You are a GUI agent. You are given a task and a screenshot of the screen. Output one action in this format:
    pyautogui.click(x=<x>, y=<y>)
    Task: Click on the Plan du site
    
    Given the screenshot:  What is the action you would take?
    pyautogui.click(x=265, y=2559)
⁂
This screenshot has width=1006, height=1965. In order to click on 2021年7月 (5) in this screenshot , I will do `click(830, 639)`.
⁂
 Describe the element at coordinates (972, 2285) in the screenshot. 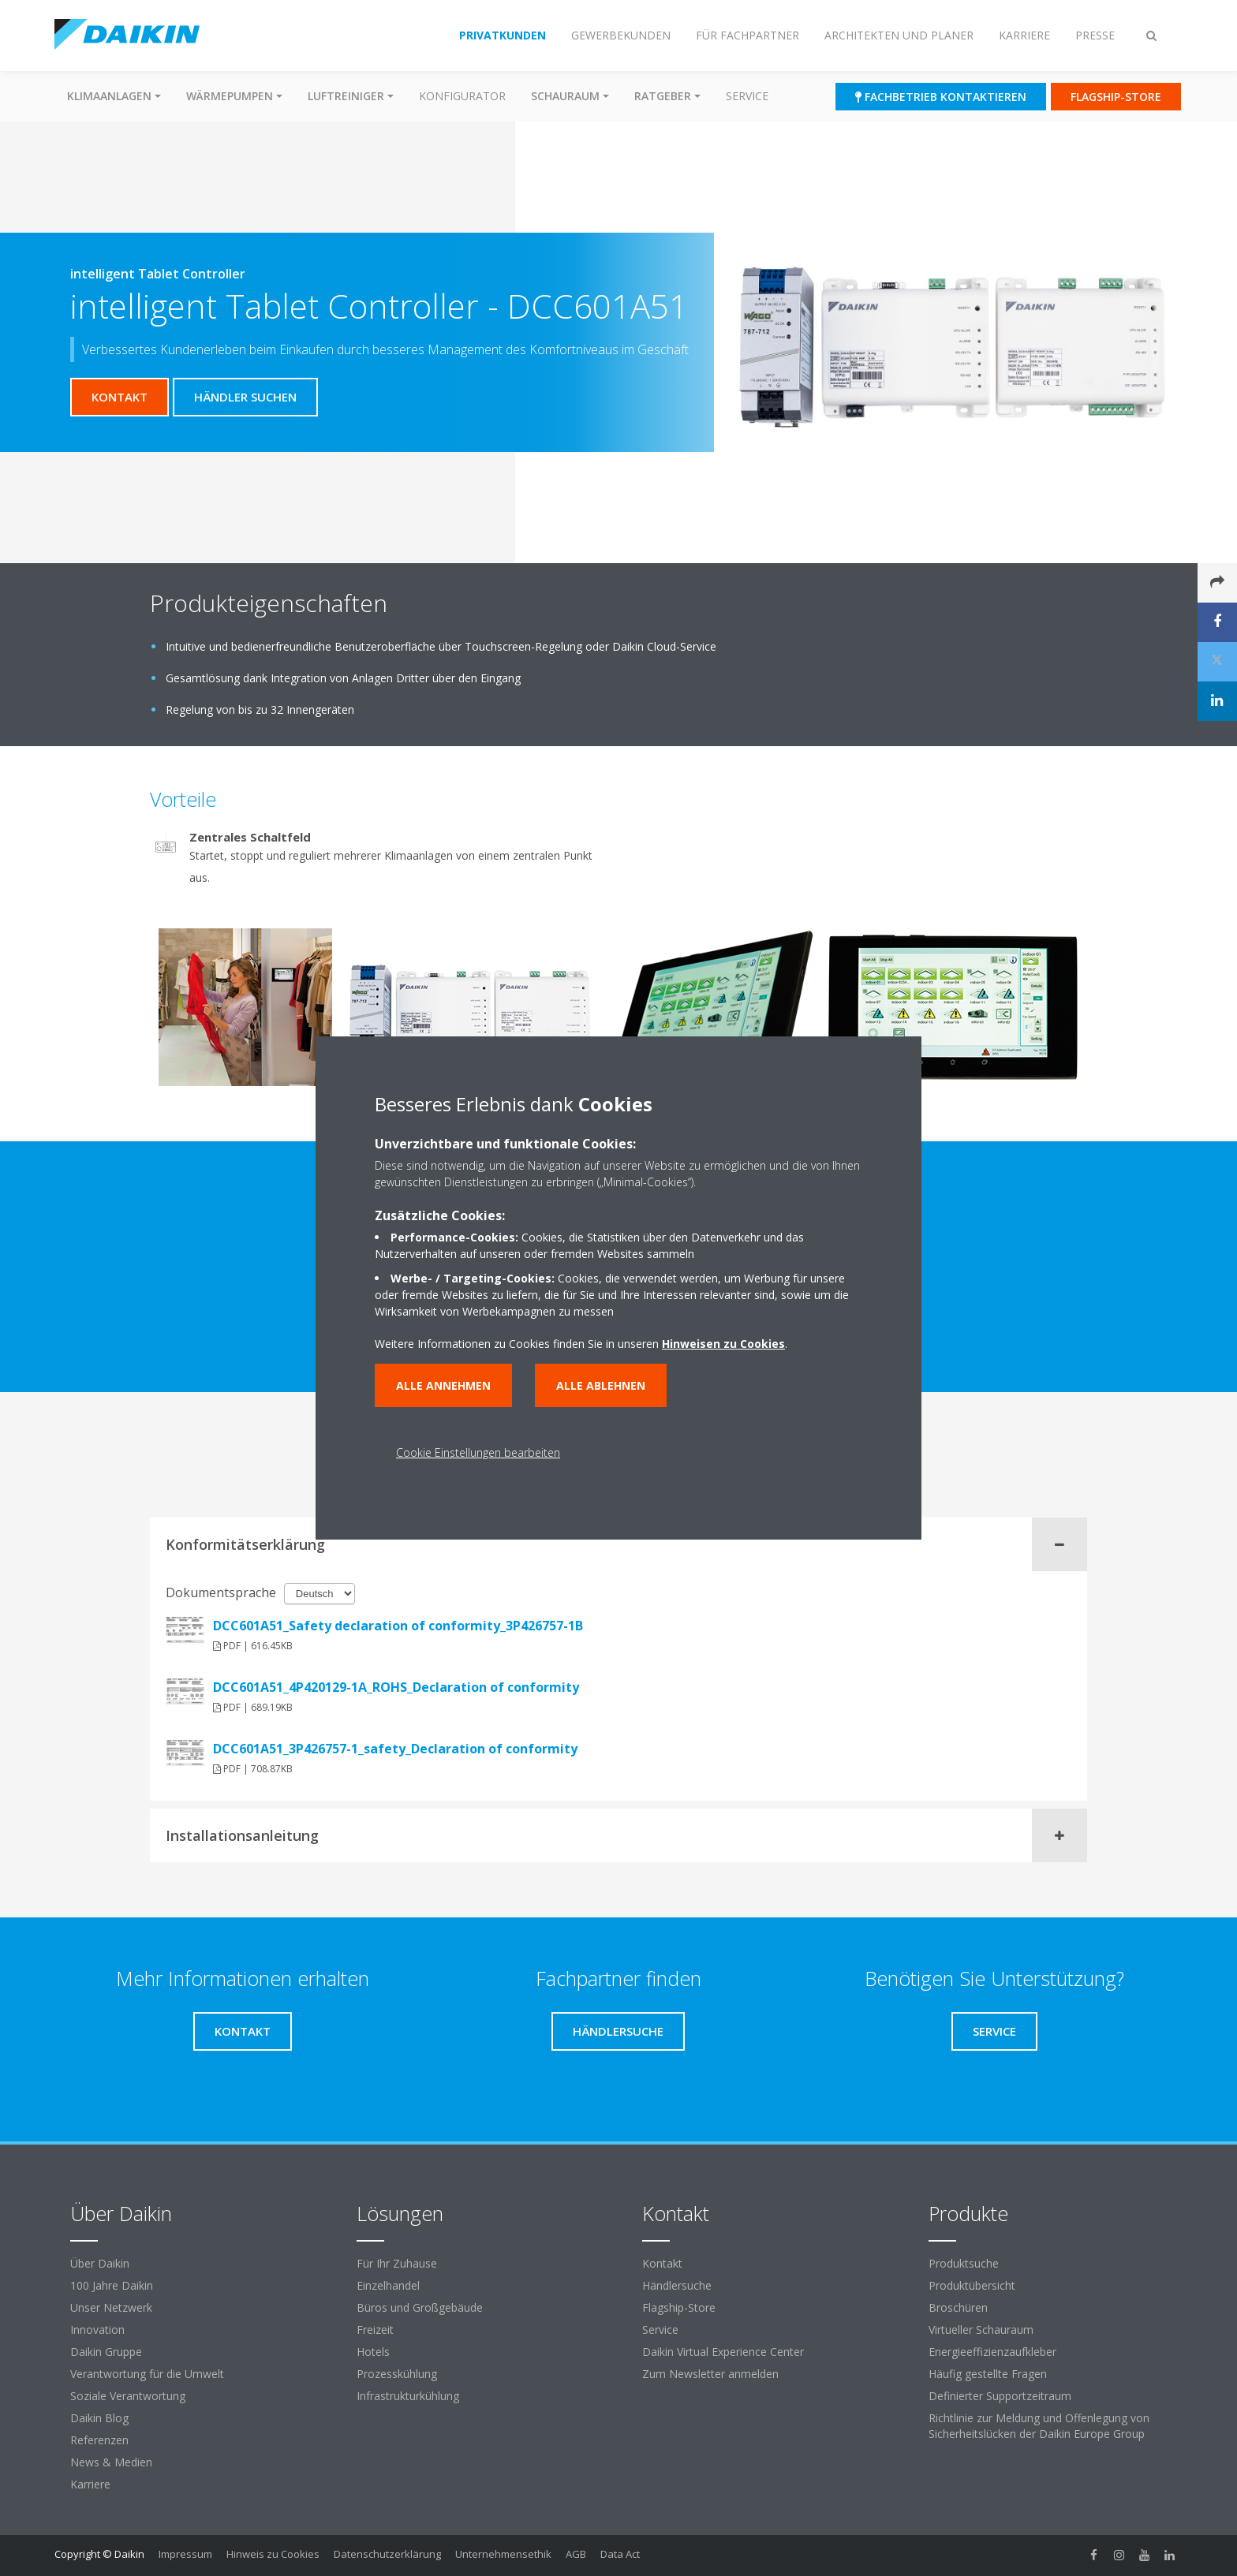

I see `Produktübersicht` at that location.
⁂
(AIM OF THE EXERCISE):
Out of the records above, pull the lines that include the word "this".

(EXERCISE ANSWER):
You are a GUI agent. You are given a task and a screenshot of the screen. Output one action in this format:
This screenshot has width=1006, height=1965. In order to click on 2021年7月 (5) in this screenshot , I will do `click(830, 639)`.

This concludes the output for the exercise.